_Problem to work on_. Copying rule for the data below: pictures stay out, and only the lines from the one with "μονοπάτι λόγω των ξερών φύλλων και κατά" down to the one with "INFORMATIVA SULLA TUA PRIVACY", inclusive, are repeated exactly.

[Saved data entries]
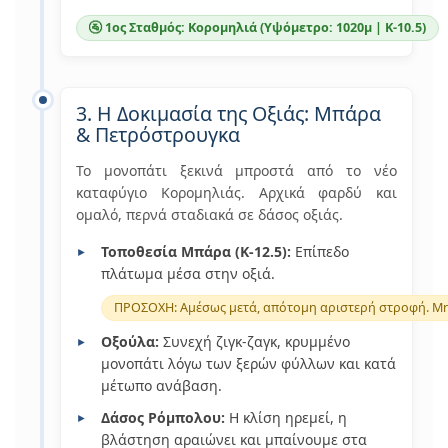
🚰 1ος Σταθμός: Κορομηλιά (Υψόμετρο: 1020μ | Κ-10.5)
3. Η Δοκιμασία της Οξιάς: Μπάρα
& Πετρόστρουγκα
Το μονοπάτι ξεκινά μπροστά από το νέο
καταφύγιο Κορομηλιάς. Αρχικά φαρδύ και
ομαλό, περνά σταδιακά σε δάσος οξιάς.
Τοποθεσία Μπάρα (Κ-12.5):
Επίπεδο
πλάτωμα μέσα στην οξιά.
ΠΡΟΣΟΧΗ: Αμέσως μετά, απότομη αριστερή στροφή. Μη
Οξούλα:
Συνεχή ζιγκ-ζαγκ, κρυμμένο
μονοπάτι λόγω των ξερών φύλλων και κατά
μέτωπο ανάβαση.
Δάσος Ρόμπολου:
Η κλίση ηρεμεί, η
βλάστηση αραιώνει και μπαίνουμε στα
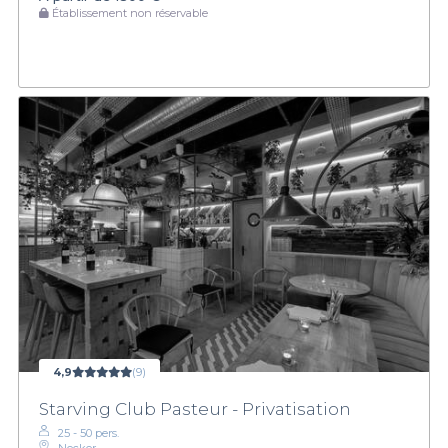
Établissement non réservable
4,9
(9)
Starving Club Pasteur - Privatisation
25 - 50 pers.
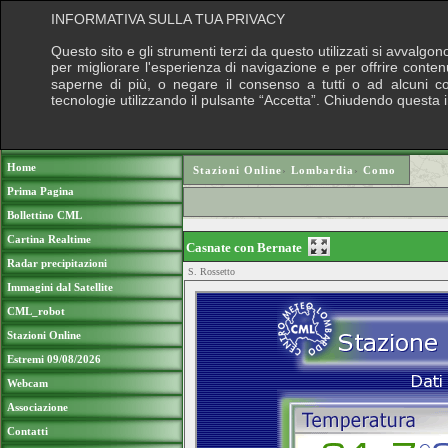
INFORMATIVA SULLA TUA PRIVACY
Questo sito e gli strumenti terzi da questo utilizzati si avvalgon
per migliorare l'esperienza di navigazione e per offrire conten
saperne di più, o negare il consenso a tutti o ad alcuni cook
tecnologie utilizzando il pulsante “Accetta”. Chiudendo questa 
Puoi sostenere le nostre attività con una do
Home
Stazioni Online
›
Lombardia
›
Como
Prima Pagina
Bollettino CML
Cartina Realtime
Casnate con Bernate
Radar precipitazioni
S. Rossetto
Immagini dal Satellite
CML_robot
Stazioni Online
Estremi 09/08/2026
Webcam
Associazione
Contatti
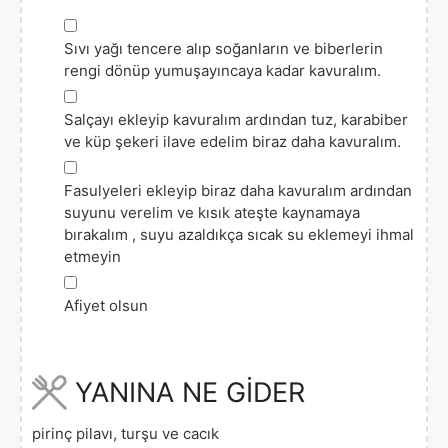
▢
Sıvı yağı tencere alıp soğanların ve biberlerin
rengi dönüp yumuşayıncaya kadar kavuralım.
▢
Salçayı ekleyip kavuralım ardından tuz, karabiber
ve küp şekeri ilave edelim biraz daha kavuralım.
▢
Fasulyeleri ekleyip biraz daha kavuralım ardından
suyunu verelim ve kısık ateşte kaynamaya
bırakalım , suyu azaldıkça sıcak su eklemeyi ihmal
etmeyin
▢
Afiyet olsun
YANINA NE GİDER
pirinç pilavı, turşu ve cacık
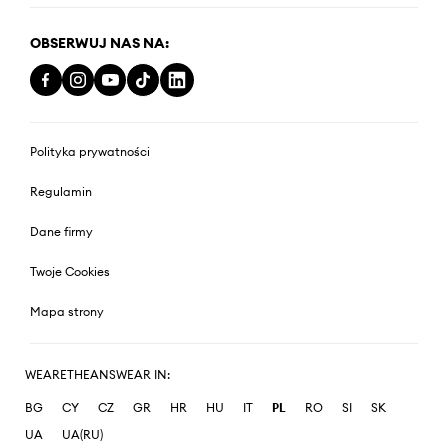
OBSERWUJ NAS NA:
Polityka prywatności
Regulamin
Dane firmy
Twoje Cookies
Mapa strony
WEARETHEANSWEAR IN:
BG
CY
CZ
GR
HR
HU
IT
PL
RO
SI
SK
UA
UA(RU)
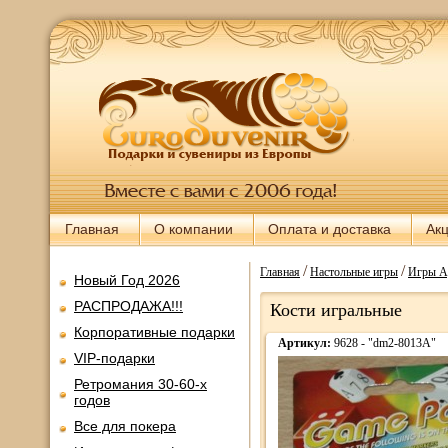
Главная
О компании
Оплата и доставка
Ак
/
/
Главная
Настольные игры
Игры А
Новый Год 2026
РАСПРОДАЖА!!!
Кости игральные
Корпоративные подарки
Артикул:
9628 - "dm2-8013A"
VIP-подарки
Ретромания 30-60-х
годов
Все для покера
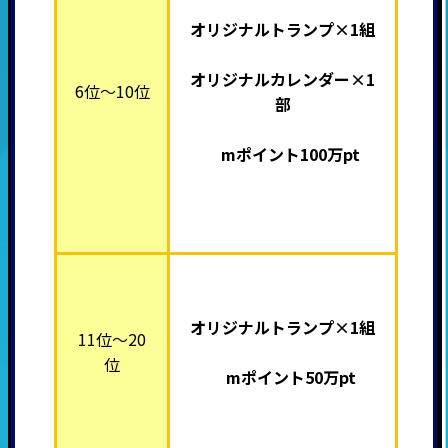
オリジナルトランプ×1組
オリジナルカレンダー×1
6位～10位
部
mポイント100万pt
オリジナルトランプ×1組
11位～20
位
mポイント50万pt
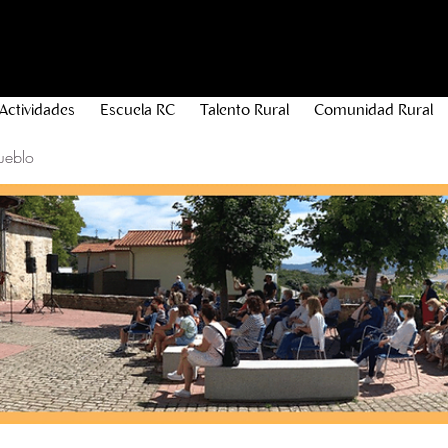
Actividades
Escuela RC
Talento Rural
Comunidad Rural
ueblo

_Written reply_.
μονοπάτι λόγω των ξερών φύλλων και κατά
μέτωπο ανάβαση.
Δάσος Ρόμπολου:
Η κλίση ηρεμεί, η
βλάστηση αραιώνει και μπαίνουμε στα
Établissement non réservable
4,9
(9)
Starving Club Pasteur - Privatisation
25 - 50 pers.
INFORMATIVA SULLA TUA PRIVACY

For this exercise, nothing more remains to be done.